Realizing Booth’s disturbing inner life brought Hoyson other challenges. Booth believed in slavery, in white supremacy, and to our country's eternal loss, in the romance of the “lost cause” of the South. Hoyson stressed that “I hope no one who’s seeing the show agrees with Booth’s ideology,” while acknowledging that, stripped of context, some of Booth’s raw grievances can be identified in current mainstream political discourse.
Extremism has its appeal to a certain kind of desperate person. And each assassin portrayed in "Assassins" carries an inner wound or a grievance that has “caused them to feel the way that they feel, and to believe that this is the best way to deal with what they see as being wrong with the world and wrong with the United States,” as Leesa Beck said.
"Assassins" explores the lure of violence that constantly threatens to destroy the state, to undermine the will of the people by robbing it of its popularly elected leader. Assassinations represent the ultimate denial of a democratic state because they assert one person’s will over the population’s. As Hoyson describes: “All of the characters in the show are deeply wounded. The fork in the road… is that they end up choosing violence to solve their issues. And one that never works. But two, what a choice to make.”
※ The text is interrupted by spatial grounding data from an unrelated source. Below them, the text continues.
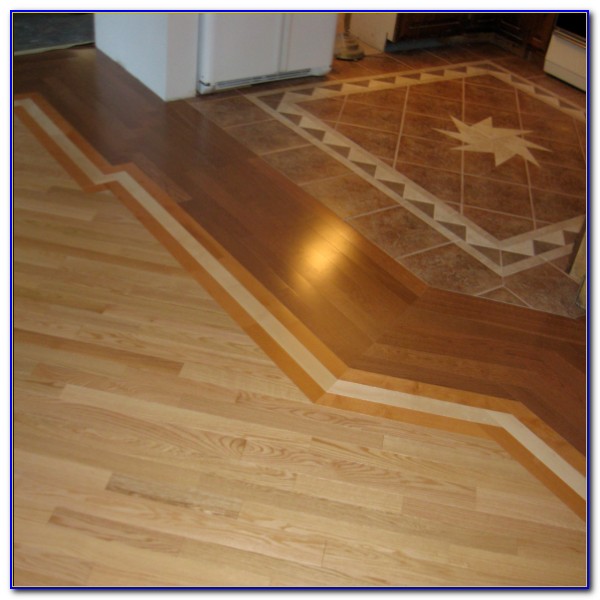 At what (x,y) coordinates should I click in order to perform the action: click on furniture or appliance. Please return your answer as a coordinate pair (x, y). Looking at the image, I should click on (557, 62). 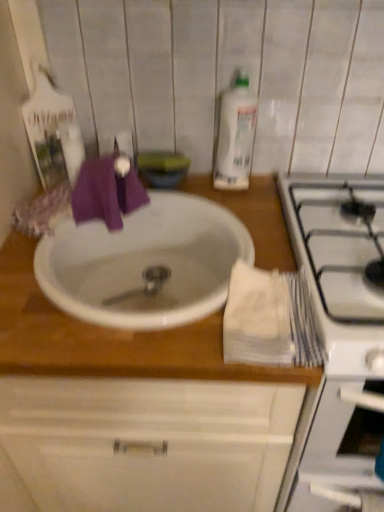 The width and height of the screenshot is (384, 512). I want to click on free space above white matte sink at center (from a real-world perspective), so click(x=199, y=302). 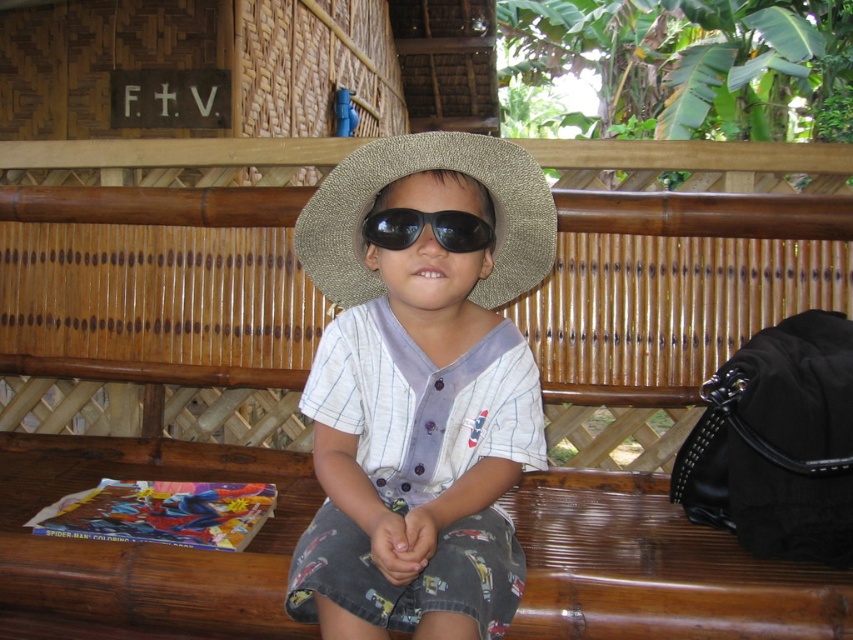 Between point (329, 353) and point (347, 285), which one is positioned behind?

The point (347, 285) is more distant.

Consider the image. Can you confirm if matte straw hat at center is positioned to the right of natural straw hat at center?

In fact, matte straw hat at center is to the left of natural straw hat at center.

Is point (440, 371) more distant than point (320, 248)?

No.

Where is `matte straw hat at center`? matte straw hat at center is located at coordinates (421, 390).

Who is higher up, matte straw hat at center or black matte sunglasses at center?

Positioned higher is black matte sunglasses at center.

Describe the element at coordinates (421, 390) in the screenshot. I see `matte straw hat at center` at that location.

Measure the distance between matte straw hat at center and camera.

matte straw hat at center and camera are 4.06 feet apart from each other.

Find the location of `matte straw hat at center`. matte straw hat at center is located at coordinates (421, 390).

Between point (453, 136) and point (399, 234), which one is positioned behind?

The point (399, 234) is more distant.

How far apart are natural straw hat at center and black matte sunglasses at center?

4.58 inches

Where is `natural straw hat at center`? This screenshot has width=853, height=640. natural straw hat at center is located at coordinates (422, 172).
What chilled Hoyson was that the show, written in 1990, seemed to predict an escalation in American violence: “This show debuted in 1990, which was almost a decade before Columbine… Back then, the assassinations in the show were political in nature. Now, so many shootings… have almost nothing to do with an ideology at all and solely are based on a grievance about someone being… disrespected or feeling like they’re entitled to something or someone. I think that’s really scary.”
Beck sees "Assassins" as an inquiry into that tipping point in history where we began seeing violence as a legitimate response: “We all have that in us somewhere… but there’s something that tips you at some point from being like a normal person going about your day who suffered some things, and somebody who chooses to go in this direction. And the musical is sort of investigating that line.”
Hoyson locates the show's appeal in its fantastic musical score combined with complex ideas: “I’ve never been part of a show that’s felt as timely and has also felt as challenging… If you are expecting to go into the show feeling uplifted by the end, I don’t know if that’s necessarily gonna happen, but I think great art is art that challenges you and really makes you think. And I think the show does an incredible job of doing that.”
For all its darkness, Beck underscored that "Assassins" is a comedy: “It’s a very dark comedy, but I think it tackles a difficult issue in an interesting and well‑rounded way… It’s a much more fun show than you would think from the title.” For theatergoers who don’t think of themselves as “musical people,” Beck offers an invitation: “My family’s not a musical theater family… [The show] looks a little scarier than it really is. I think people are really going to enjoy it.”